According to Trial Court data, nearly 98% of defendants in rent-related eviction cases in 2020 did not have a lawyer, compared to just 35% of plaintiffs.
Park, Owens and Finfer said they believe lawmakers should take a more forceful approach, backing legislation co-authored by Housing Committee Co-chair Rep. Kevin Honan that would keep a moratorium in place for a year after the state of emergency's end and offer funds to small landlords financially impacted by the crisis.
That bill has failed to gain traction. In October, Honan said it needed more time and work after it cleared his committee. It remains before the House Rules Committee chaired by Canton Democrat Rep. William Galvin.
Some additional protections may emerge through the state budgeting process.

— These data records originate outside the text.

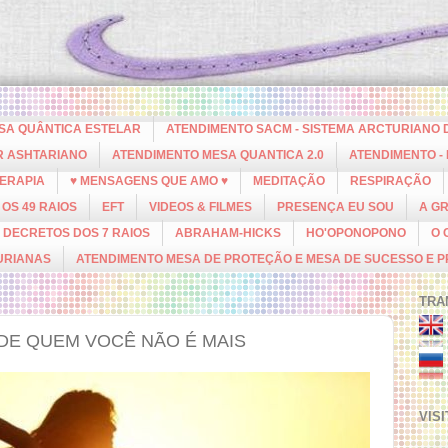
ESA QUÂNTICA ESTELAR
ATENDIMENTO SACM - SISTEMA ARCTURIANO 
R ASHTARIANO
ATENDIMENTO MESA QUANTICA 2.0
ATENDIMENTO -
ERAPIA
♥ MENSAGENS QUE AMO ♥
MEDITAÇÃO
RESPIRAÇÃO
OS 49 RAIOS
EFT
VIDEOS & FILMES
PRESENÇA EU SOU
A G
DECRETOS DOS 7 RAIOS
ABRAHAM-HICKS
HO'OPONOPONO
O 
URIANAS
ATENDIMENTO MESA DE PROTEÇÃO E MESA DE SUCESSO E 
TRA
DE QUEM VOCÊ NÃO É MAIS
VIS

The compromise budget on Gov. Baker's desk makes substantial investments in housing subsidies and homeless shelters, and calls on the administration to report on how its eviction diversion program is faring. Those diversion programs are supplemented by pledges from housing owners or operators in charge of more than 57,000 units in Masachusetts to attempt to avoid evictions and instead reach payment plan agreements with tenants.
For Park, though, those steps are only a bandage.
"It's not enough, what's happening in the budget, but I think it will be something," she said. "The budget components primarily will slow down the eviction process and wait for the RAFT application process to play out, but we're still in a very dangerous moment."